With BiasAdjustCXX this is not the case, because within this implementation only all time series of all latitudes of one longitude line are loaded into the memory at the same time. In BiasAdjustCXX
there is no problem at all. Here also larger data sets can be adjusted, so that a data set with a grid resolution of 100x100 (10000 time seiries with 10950 values each) needs only somewhat more than one minute.
plt.figure(figsize=(10,5), dpi=300)
ax = plt.gca()
(pycmethods_qdm_q05['time (seconds)'] - biasadjustcxx_qdm_q05['time (seconds)'].head(6)).plot(ax=ax)
ax.legend(['python-cmethods QDM minus BiasAdjustCXX QDM']);
ax.xaxis.set_major_locator(ticker.MultipleLocator(1))

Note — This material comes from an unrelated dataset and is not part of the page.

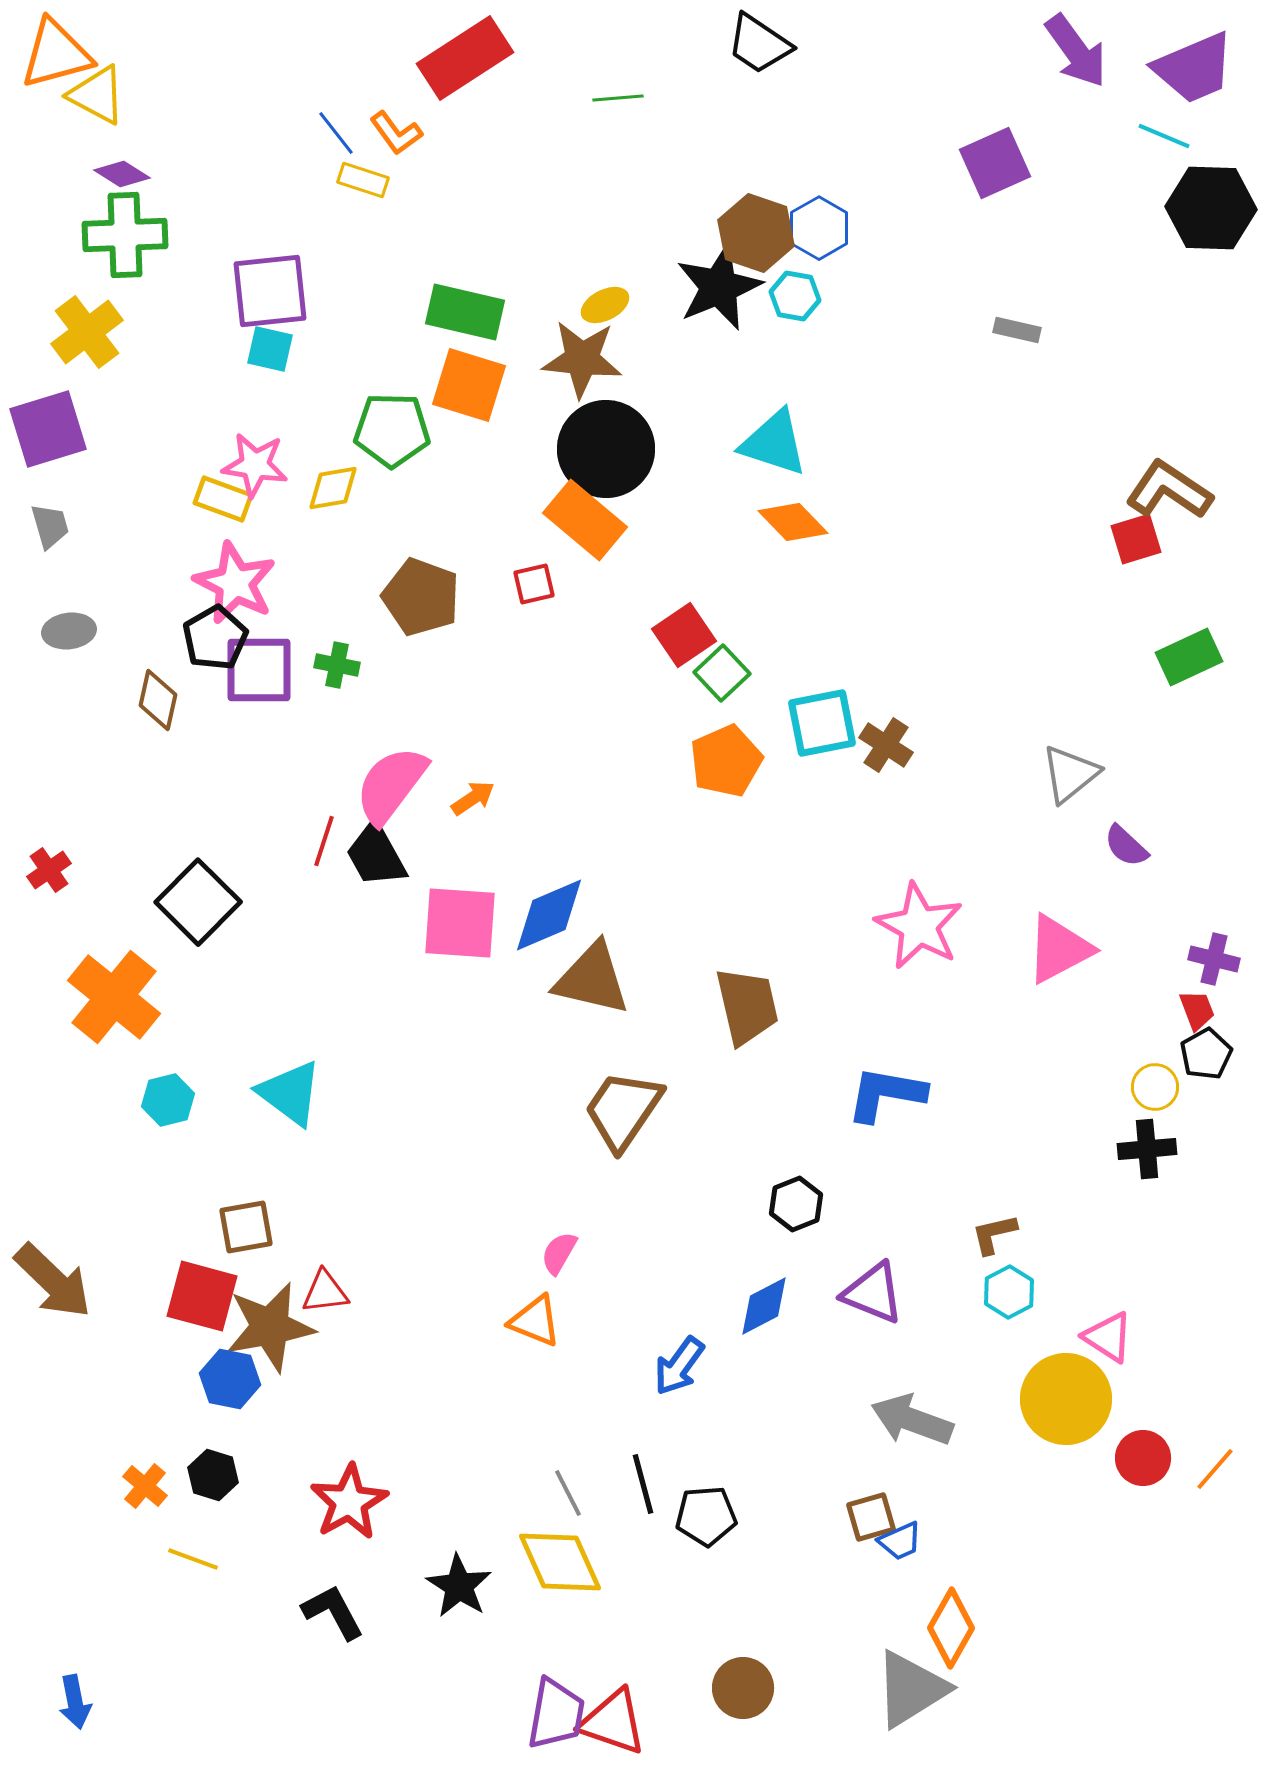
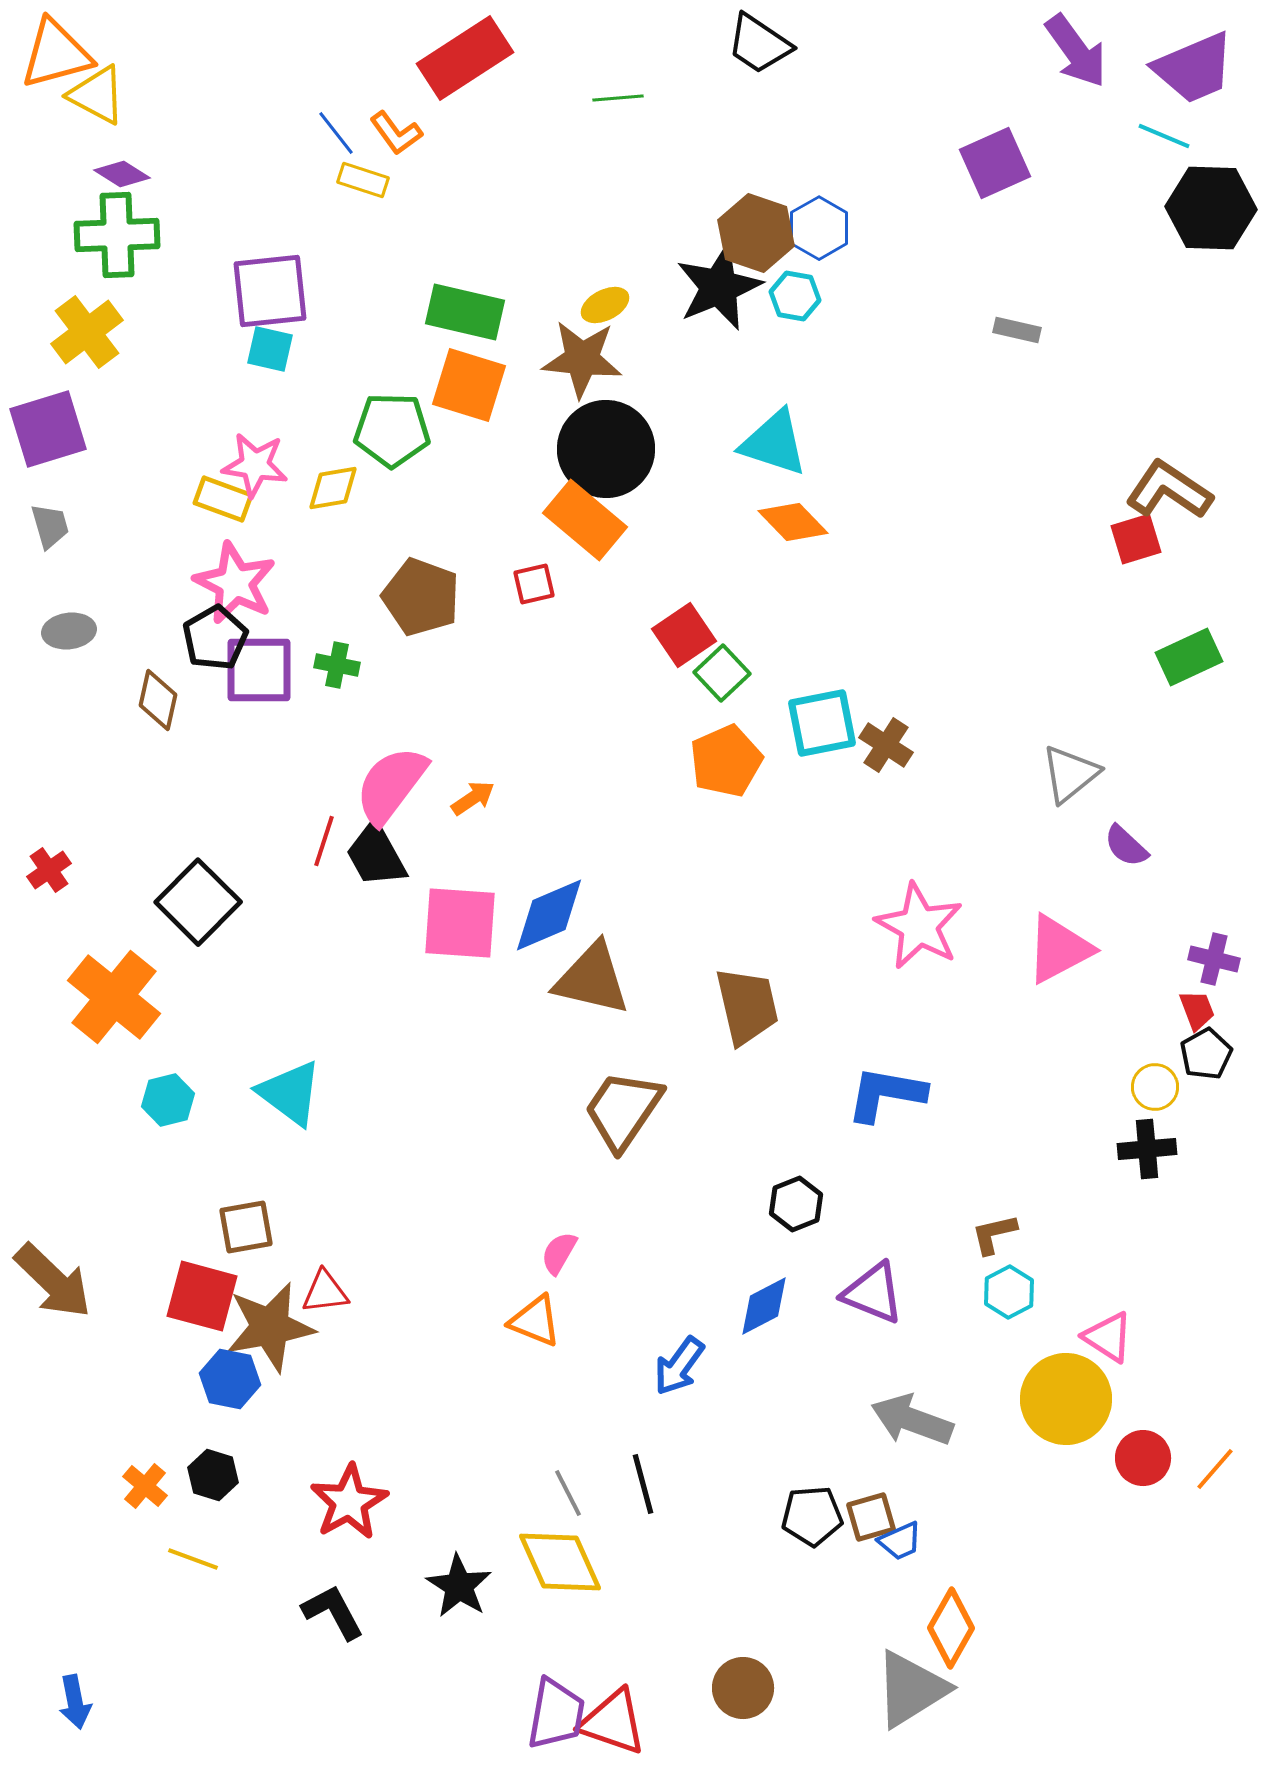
green cross at (125, 235): moved 8 px left
black pentagon at (706, 1516): moved 106 px right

ax.set_xticklabels([f'{x}x{x}' for x in range(0,101,10)])
plt.grid(alpha=.2)
ax.set_xlim(0,6)
plt.ylabel('execution time (seconds)')
plt.xlabel('spatial grid resolution')
plt.title('Difference in execution time of QDM between python-cmethods and BiasAdjustCXX\n \
30 years of daily temperature values for different grid resolutions\n \
(10950 time steps per grid cell; 1 thread)');
In the plot above it can be clearly seen that with increasing resolution of the data sets, the BiasAdjustCXX
tool has a significantly lower execution time than python-cmethods
.
All three tools tested can be used for bias correction in climate science. It has been shown that BiasAdjustCXX
can also process data sets with a high resolution without problems in contrast to the python modules. Also, the speed was not only significantly faster, but subject to much less variance than the python modules xclim
and python-cmethods
. The worst performer was xclim
, where the execution time is always a multiple of python-cmethods
. With increasing resolution, the execution time also increases in all tools, but it increases much faster in the python modules than in BiasAdjustCXX
.
The correction of small data sets works relatively fast with all tools, so that for data sets with a resolution of less than 30x30 (with 10950 values per grid celle) it does not matter which of the tools you use. However, if the adjustment of larger data sets is desired, the command-line tool BiasAdjustCXX
is the winner in this comparison. Since it provides also flags to execute the computation using multiple threads, it can be even faster on machines with more power than my old MacBook Pro. Then it is also possible to adjust even larger data sets. It is assumed that because of the dual core processor on which these tests were run, no better results were produced by the BiasAdjustCXX tool when more than 2 jobs are used.